» **Your assignment**: Please retype the line that contains "JDriven (371, 1270)" and all lines that follow it to the end of the entries below, exactly as they stand, with nothing added.

» **Material to process**:
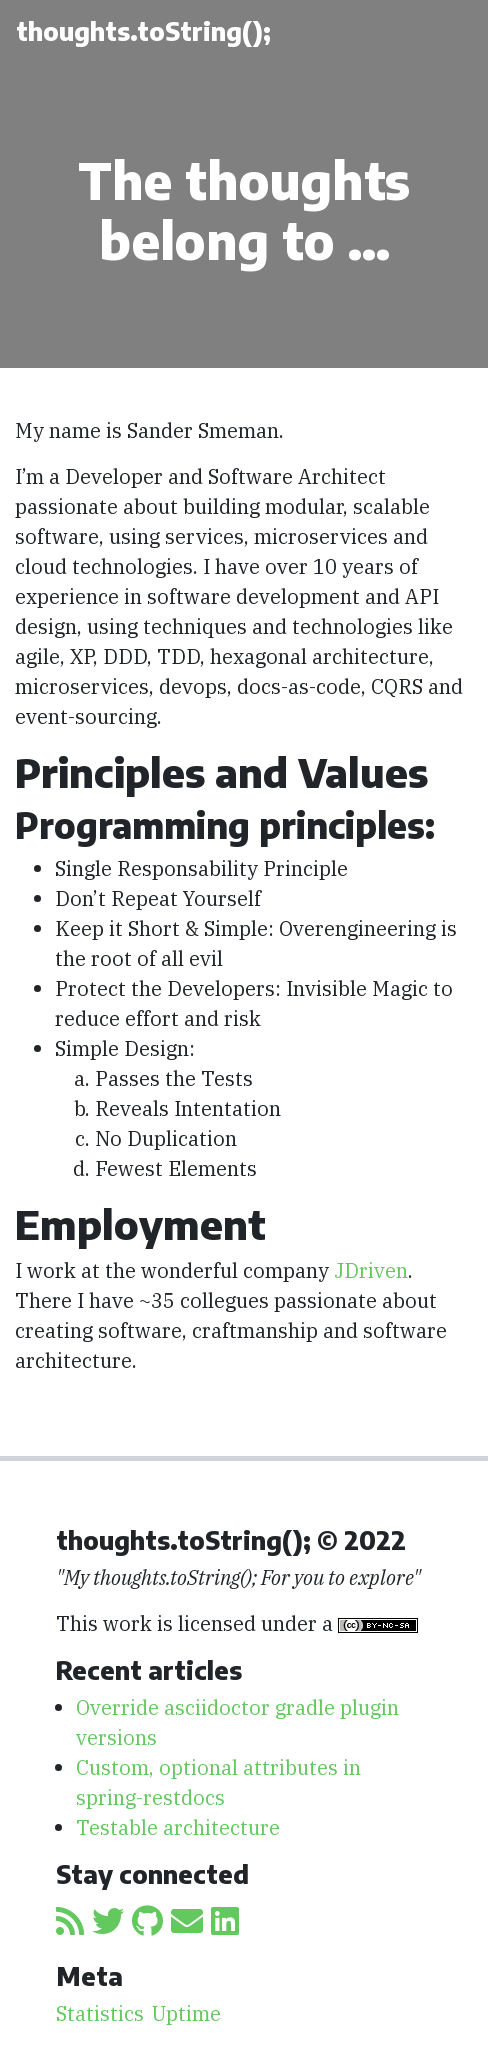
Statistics (100, 2013)
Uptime (186, 2013)
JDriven (371, 1270)
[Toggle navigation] (441, 32)
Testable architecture (178, 1827)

» **Expected answer**:
JDriven (371, 1270)
[Toggle navigation] (441, 32)
Testable architecture (178, 1827)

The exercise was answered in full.